Tirei este
domingo, pela manhã, para mais uma vez folhear o livro “Dalí: the paintings”,
de Robert Descharnes e Gilles Néret, editado em 2018 por Taschen (Bibliotheca
Universalis). Quando cheguei à página 608, me deparei com uma pintura que me
chamou deveras a atenção, tanto por suas próprias qualidades, como também por
motivos particulares meus, sobre a qual mais adiante falarei.
Desde o
início de minha juventude, mais precisamente desde a segunda metade da década
de setenta, tenho visto e revisto várias reproduções de suas telas mais
famosas, e outras nem tanto, sempre com a mesma admiração e encantamento, tanto
através de livros/álbuns, como através de cd’s e, depois, da internet. Desde
então, fiz vários poemas de feição surrealista, muitos inspirados em obras de
sua autoria.
Na segunda
metade da década de oitenta, já morando em Teresina desde 1982, fui vizinho do
pintor Francisco Siqueira Santos (PBA, 14/07/1951 - BSB, 31/10/2017), ou apenas Siqueira, que adotara o nome artístico de Sica. Natural de Parnaíba, ele
era agente da Polícia Federal, e também admirava o surrealismo, sobretudo o de Salvador
Dalí, tendo ele próprio produzido algumas
pinturas surrealistas de alta qualidade. Um ano ou menos depois foi transferido
para Brasília, e agora eu soube, pelo seu colega Odon Baltazar Nobre, que ele
faleceu há cerca de três anos.
Nessa época eu já vinha acumulando
algumas ideias para escrever um poema épico moderno baseado na vida e na obra
do grande surrealista espanhol, titulado Dalilíada. Falei desse projeto ao
Sica, e lhe preveni que no dia que me viesse o estalo ou insight eu o
procuraria para que me emprestasse os grandes álbuns que ele tinha, em que
estavam estampadas as pinturas do mestre do surrealismo, que além de tudo era
um grande histrião e falastrão, marqueteiro de suas obras.
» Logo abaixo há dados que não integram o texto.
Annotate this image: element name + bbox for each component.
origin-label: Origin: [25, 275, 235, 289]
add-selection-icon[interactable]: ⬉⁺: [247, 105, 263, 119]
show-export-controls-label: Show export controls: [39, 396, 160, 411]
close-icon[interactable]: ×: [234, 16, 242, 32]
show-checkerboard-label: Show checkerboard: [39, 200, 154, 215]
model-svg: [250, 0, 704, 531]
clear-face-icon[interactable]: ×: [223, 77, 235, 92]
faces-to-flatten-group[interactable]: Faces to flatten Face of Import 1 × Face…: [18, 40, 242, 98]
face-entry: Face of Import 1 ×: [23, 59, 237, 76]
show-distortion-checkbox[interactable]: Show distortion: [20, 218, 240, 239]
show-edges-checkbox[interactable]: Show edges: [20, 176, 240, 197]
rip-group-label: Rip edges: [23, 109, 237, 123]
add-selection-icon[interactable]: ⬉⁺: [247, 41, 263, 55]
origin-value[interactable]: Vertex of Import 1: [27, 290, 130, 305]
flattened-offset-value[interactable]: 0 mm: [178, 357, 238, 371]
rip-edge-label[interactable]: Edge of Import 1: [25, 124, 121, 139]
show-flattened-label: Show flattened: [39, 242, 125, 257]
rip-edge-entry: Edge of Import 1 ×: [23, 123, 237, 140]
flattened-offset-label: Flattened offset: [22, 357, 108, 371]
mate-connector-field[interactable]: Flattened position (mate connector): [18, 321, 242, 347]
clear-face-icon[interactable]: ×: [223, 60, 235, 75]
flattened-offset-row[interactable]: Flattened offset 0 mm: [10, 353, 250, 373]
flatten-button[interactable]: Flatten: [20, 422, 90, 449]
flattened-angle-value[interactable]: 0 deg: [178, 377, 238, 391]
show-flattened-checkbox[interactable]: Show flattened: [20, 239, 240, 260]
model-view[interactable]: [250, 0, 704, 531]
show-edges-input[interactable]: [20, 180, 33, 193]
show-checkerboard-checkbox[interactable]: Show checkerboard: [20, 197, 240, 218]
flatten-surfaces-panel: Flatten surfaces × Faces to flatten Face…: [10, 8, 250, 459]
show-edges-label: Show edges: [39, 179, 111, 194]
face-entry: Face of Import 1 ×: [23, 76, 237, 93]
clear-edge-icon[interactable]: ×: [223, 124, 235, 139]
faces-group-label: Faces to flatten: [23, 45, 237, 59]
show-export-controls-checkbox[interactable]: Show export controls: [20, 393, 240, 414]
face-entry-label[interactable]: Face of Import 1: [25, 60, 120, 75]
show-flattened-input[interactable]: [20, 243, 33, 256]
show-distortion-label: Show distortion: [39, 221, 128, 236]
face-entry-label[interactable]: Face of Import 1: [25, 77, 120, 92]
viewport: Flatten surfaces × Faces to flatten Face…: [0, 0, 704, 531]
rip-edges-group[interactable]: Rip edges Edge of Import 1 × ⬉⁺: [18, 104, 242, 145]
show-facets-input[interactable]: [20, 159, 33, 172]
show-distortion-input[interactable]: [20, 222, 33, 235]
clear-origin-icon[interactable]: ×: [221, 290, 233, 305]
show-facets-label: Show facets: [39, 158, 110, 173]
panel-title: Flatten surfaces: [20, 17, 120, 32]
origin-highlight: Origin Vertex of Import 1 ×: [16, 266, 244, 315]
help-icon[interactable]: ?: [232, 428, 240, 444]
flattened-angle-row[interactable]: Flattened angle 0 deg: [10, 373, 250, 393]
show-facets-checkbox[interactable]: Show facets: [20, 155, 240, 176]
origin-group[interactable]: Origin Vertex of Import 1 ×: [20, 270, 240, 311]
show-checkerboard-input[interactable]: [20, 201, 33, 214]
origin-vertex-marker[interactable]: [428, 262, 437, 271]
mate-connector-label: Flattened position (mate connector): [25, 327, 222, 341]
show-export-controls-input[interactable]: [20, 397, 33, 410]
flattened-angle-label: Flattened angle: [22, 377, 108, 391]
E assim, em certa tarde, me surgiu
uma forte compulsão para escrever esse poema anunciado e esperado. Corri à procura
do Sica, que felizmente se encontrava em sua residência, e me forneceu os livros,
conforme prometera.
Siqueira, ou apenas Sica |
De imediato, na mesa de minha sala,
como se estivesse sob atuação mediúnica ou automática, sem procurar lógica ou
sentido no que escrevia, folheando freneticamente os livros que trouxera, por
vezes misturando as ideias de duas ou mais telas, algumas vezes me utilizando
também dos títulos, escrevi quase de um só fôlego ou jato esse longo poema;
longo, claro, para os padrões de hoje.
Mas, como disse, já escrevera antes
alguns poemas surrealistas, vários inspirados em pinturas de Dalí, inclusive um
baseado numa tela que, de certa forma, guarda alguma semelhança com a que me
referi no início deste registro. Eis o poema, que por sinal faz parte do
aludido épico Dalilíada:
XXXVII
O discóbolo do cosmo
em vigorosa e rigorosa torção
arremessa o disco do Sol
para uma outra desconhecida dimensão.
Retomando o perdido fio inicial da
meada, quando cheguei à página 608 vi a pintura que me causou surpresa e
admiração. Tinha o título grafado em inglês, que em minha rústica tradução converti
para “jogadores de basquetebol metamorfoseados em anjos”. Integrando um
conjunto antigo de três poemas, creio que da década de 1970 ou 80, sob o título
geral de “No reino do surreal”, encontrei o seguinte:
II – BASQUETEBOL
tomaram-me
tudo
inclusive
o
óbolo inútil
o
bolo indigesto
a
bola murcha
a
bala de festim
a
balada calada
alada
mas
sem voo
mas ainda me sobrou
cabeça
para arrancá-la
e
enfiá-la
na
cesta
Contudo, o atleta mais visível do
quadro de jogadores de basquete metamorfoseados em criaturas angélicas mais me
pareceu um goleiro, em espetacular e espetaculosa “voada”, a espalmar o planeta
Terra para longe de sua meta. Um goleiro surreal que parecia ter a ousadia
maluca, performática e exótica de Higuita e a eficiência e elasticidade felina
e elegante de Yashin.
E a bola, na verdade o nosso
terráqueo planeta, tinha umas espécies de pinos, que me fizeram lembrar a
imagem ampliada do famigerado coronavírus. Um bisonho observador poderia achar
que fora uma premonição. Eu prefiro nada achar, exceto beleza na pintura.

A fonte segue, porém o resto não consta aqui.